Your assignment:
Find the line with "agosto 2024 (60, 1174)". Transcribe it and each later line of the data exactly, up to and including the last.

(Records drawn from a dataset)
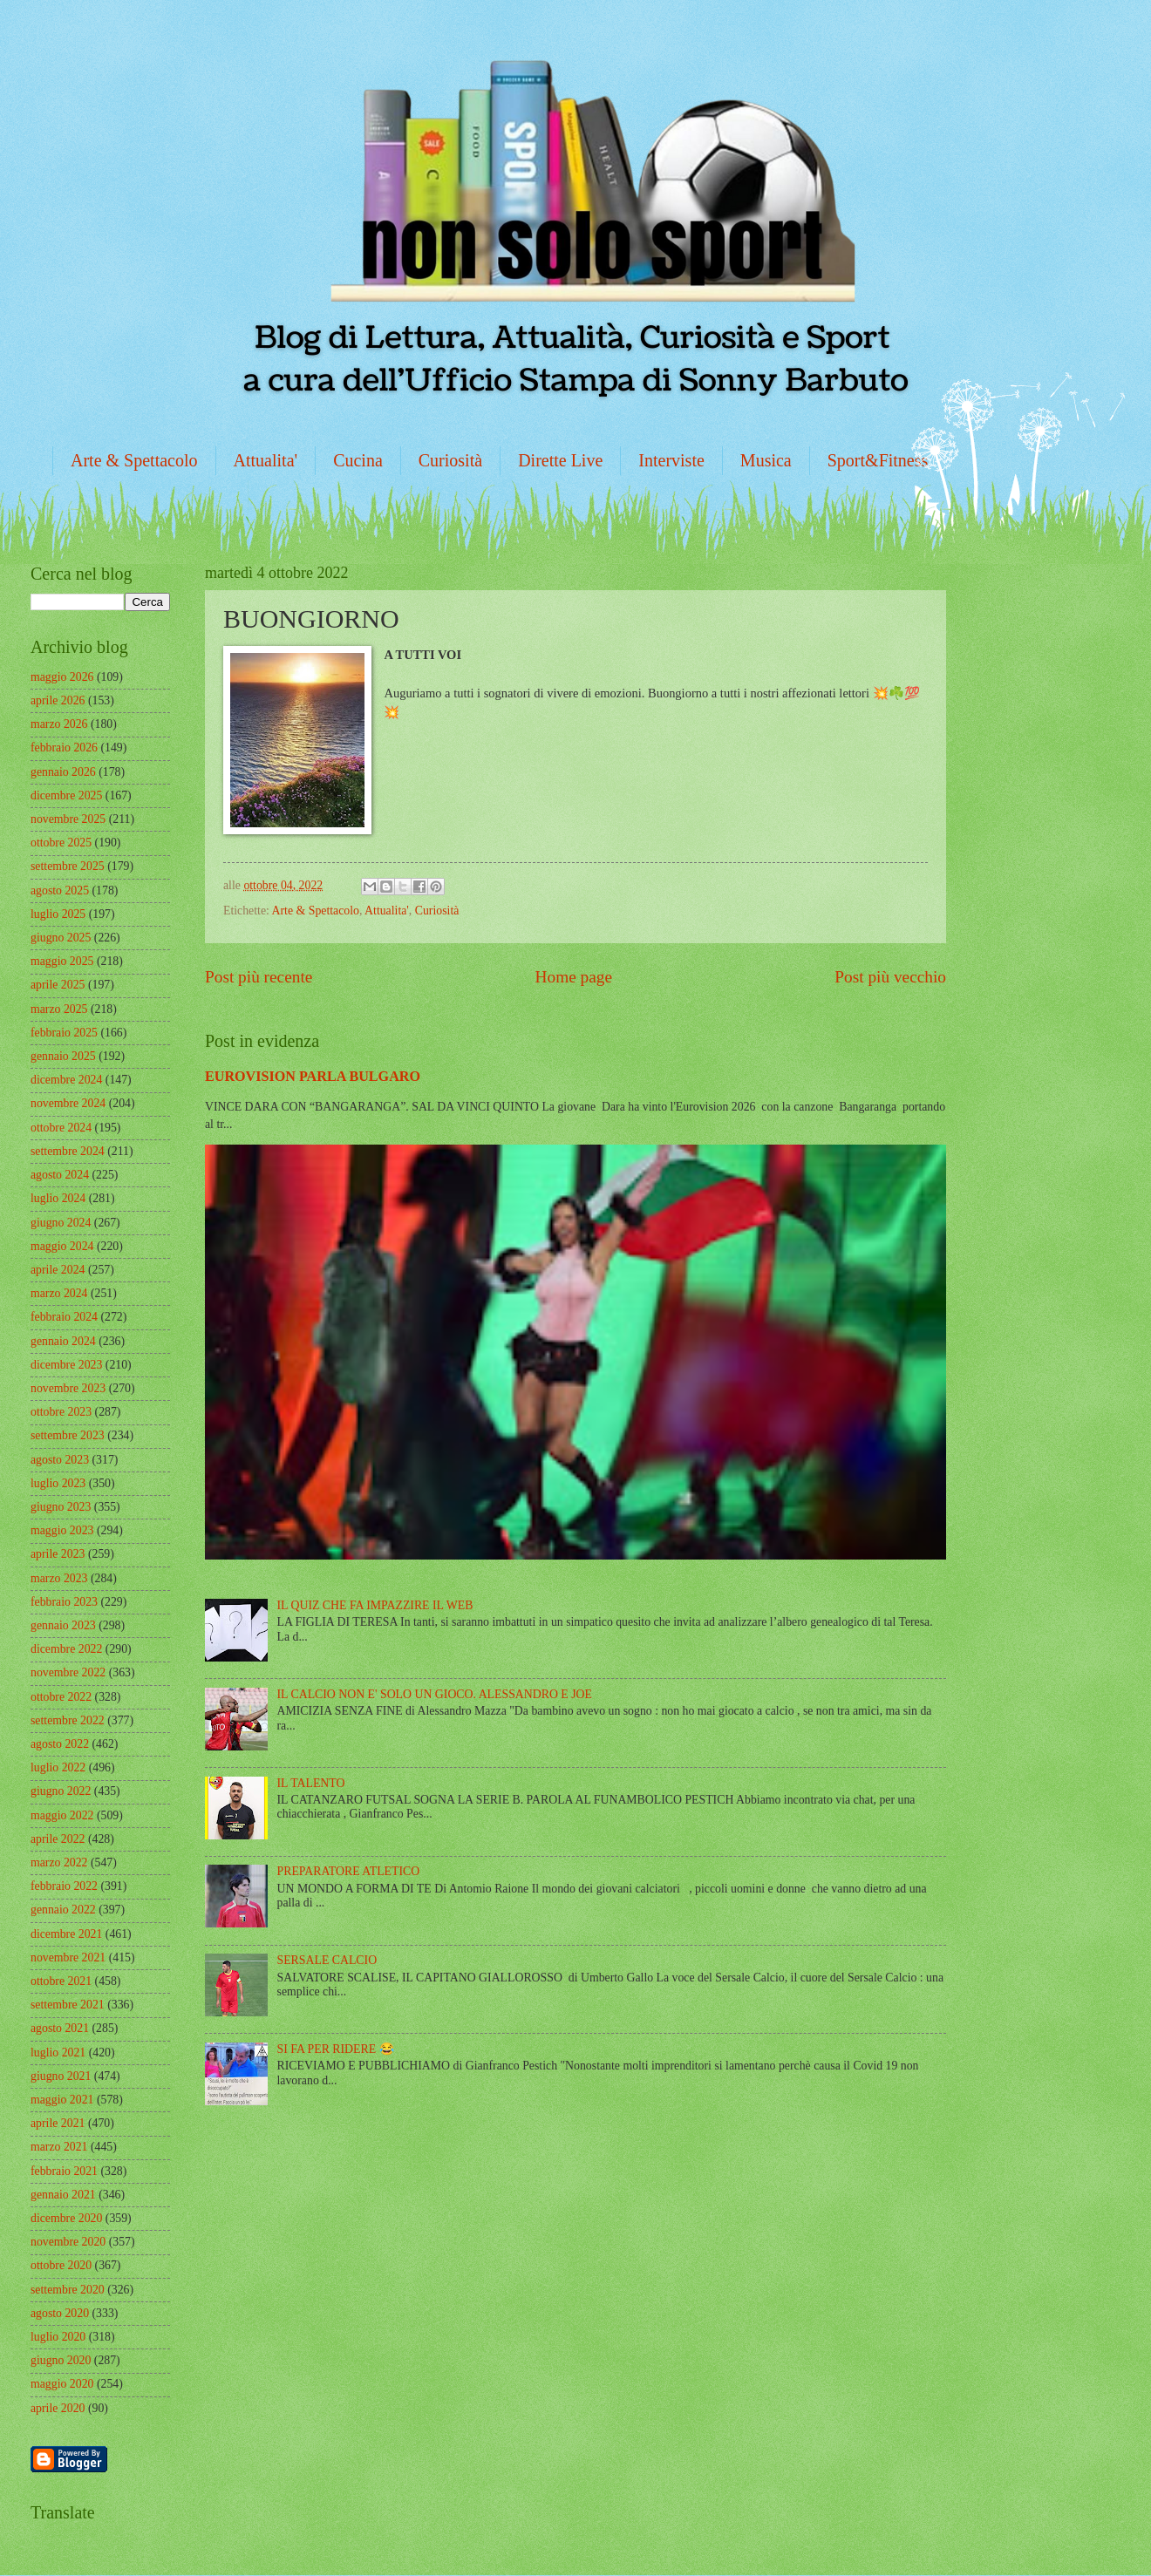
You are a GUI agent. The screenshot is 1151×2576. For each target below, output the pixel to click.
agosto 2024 (60, 1174)
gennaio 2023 (63, 1625)
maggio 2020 (62, 2383)
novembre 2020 (68, 2241)
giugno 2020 (61, 2360)
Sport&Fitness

Result below:
agosto 2024 (60, 1174)
gennaio 2023 (63, 1625)
maggio 2020 (62, 2383)
novembre 2020 (68, 2241)
giugno 2020 (61, 2360)
Sport&Fitness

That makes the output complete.